This Forum is Dedicated For all The Object Oriented PIC Lovers .......... The concept behind OOPic is straight forward. Use preprogrammed multitasking Objects from a library of highly optimized Objects to do all the work of interacting with the hardware. Then write small scripts in Basic, C, or Java syntax styles to control the Objects. During operation, the Objects run continuously and simultaneously in the background while the scripts run in the foreground telling the objects what to do.

Monday, March 10, 2008

Re: [oopic] more debugging

At 01:26 PM 3/9/2008, Brian Lloyd wrote:
>I am aware of the differences between signed and unsigned types. (I
>must admit to being surprised to see that type char is signed. That
>makes no sense to me.)

char defaulting to signed is classic / standard behaviour for real C
compilers. It dates from the early days when memory space was tight
and using 8 bit variables was common. You can't calculate a negative
difference with unsigned values, which is why programmers normally
use signed variables (hello Year 2038 problem!)

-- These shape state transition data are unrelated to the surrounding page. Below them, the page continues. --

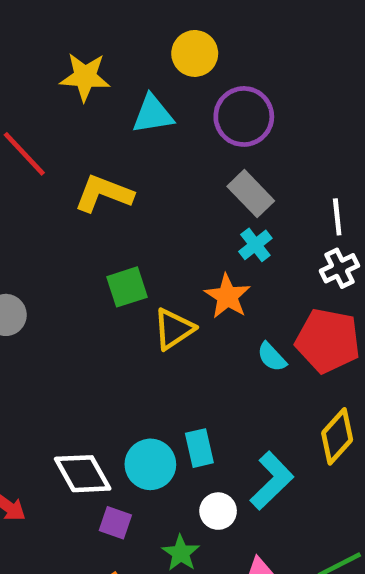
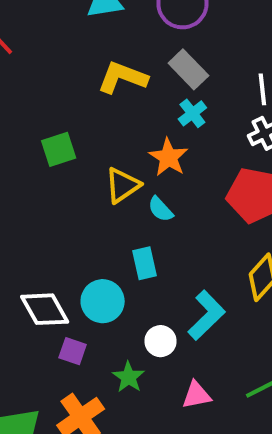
yellow L-shape: (104, 194) -> (123, 77), moved
green square: (127, 287) -> (59, 149), moved
cyan semicircle: (272, 357) -> (160, 209), moved
cyan rectangle: (199, 448) -> (145, 263), moved

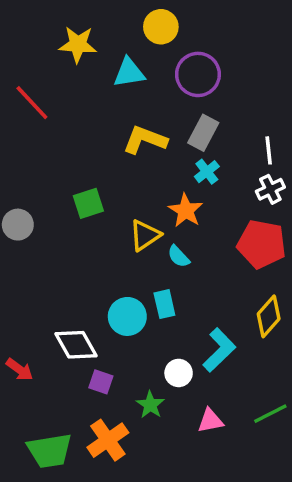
gray rectangle: (188, 69) -> (203, 133), turned 72
cyan circle: (103, 301) -> (127, 316), moved

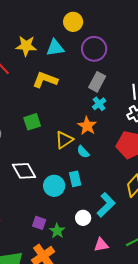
yellow star: (78, 44) -> (26, 46), moved
yellow L-shape: (145, 140) -> (45, 80), moved
white diamond: (76, 345) -> (24, 171), moved
green star: (150, 405) -> (57, 231), moved

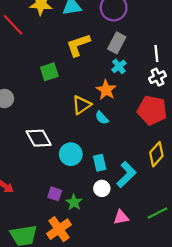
yellow L-shape: (45, 80) -> (78, 45), moved, turned -40
green square: (32, 122) -> (49, 72), moved
cyan rectangle: (75, 179) -> (100, 163), moved

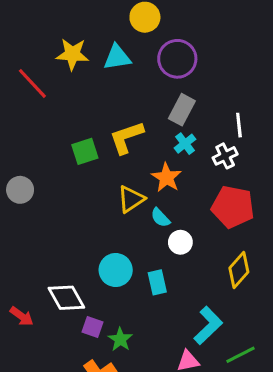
yellow L-shape: (78, 45) -> (126, 137), moved
white cross: (157, 77) -> (225, 156), moved
white diamond: (39, 138) -> (66, 298), moved
cyan L-shape: (126, 175) -> (208, 326), moved
white circle: (102, 188) -> (180, 242), moved

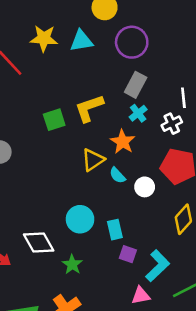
white circle: (180, 242) -> (145, 187), moved
purple square: (92, 327) -> (128, 254), moved
green star: (120, 339) -> (72, 264), moved

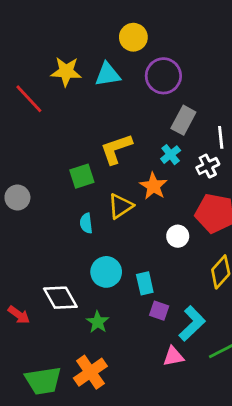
gray rectangle: (136, 85) -> (183, 120), moved
green square: (54, 120) -> (82, 176), moved
cyan semicircle: (117, 175) -> (86, 223), moved, turned 36

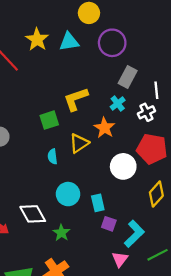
yellow star: (66, 72) -> (37, 39), turned 30
white circle: (178, 236) -> (123, 166), size x1.5
pink triangle: (173, 356) -> (120, 259), turned -42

When working with real compilers, I always define my own unsigned 8
bit datatype:

typedef unsigned char BYTE; // portable unsigned 8 bit data type


It seems correct to me for "byte", "word", "dword", etc. datatypes to
be unsigned. I tend to equate them with memory addresses, block
sizes, and so on - things that can never be negative.

char, int, long - these are the signed counterparts. It works for me.